Interesting "conversation" in the editorial pages of the UC Berkeley paper, The Daily Californian. Over a week ago, Olympic swimmer and long-time Title IX advocate, Donna de Varona, wrote this opinion about the state of Berkeley athletics. She cites the university's history of providing equitable opportunities for women but also the recent backsliding she has seen due to a variety of factors. (I won't rehash the details which she does a good job providing.)

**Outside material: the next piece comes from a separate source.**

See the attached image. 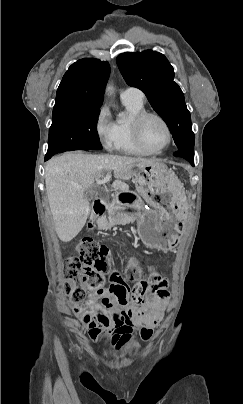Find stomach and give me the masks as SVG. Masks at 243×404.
<instances>
[{"instance_id": "1", "label": "stomach", "mask_w": 243, "mask_h": 404, "mask_svg": "<svg viewBox=\"0 0 243 404\" xmlns=\"http://www.w3.org/2000/svg\"><path fill=\"white\" fill-rule=\"evenodd\" d=\"M134 180L137 192L151 207L136 201L138 234L144 244L162 251L171 250L183 230L187 201L179 179L159 161L138 169Z\"/></svg>"}]
</instances>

A week later, this piece by the vice chancellor of admissions, Nathan Bostrom, appeared in response to de Varona's. Unfortunately Bostrom does not really take on any of the issues de Varona raised. He believes it was "ironic" that de Varona's piece was published the same week female athletes won six national titles (in track/field and swimming). He cites the numerous titles won by women's teams at Berkeley. He gives Berkeley's standing in the Pac-10 in terms of number of female athletes and women's teams. He talks about growth and championships and conference titles. This is all well and good--in fact it looks quite impressive. But it does not address de Varona's concerns but gender equity, because you cannot talk about equity and only gives facts and figures about the women's program. It is all relative. It does not matter how many female athletes Berkeley has in comparison to the rest of the Pac-10. It matters how proportional their female athletes are to their undergrad population. Within conference school sizes differ so saying you have one of the highest numbers of athletes does not mean all that much.
Bostrom uses the tactics of someone in admissions: he praises the program; he shows why Berkeley women's athletics are good.
De Varona takes the stand of a women's sports advocate who understands how to measure gender equity.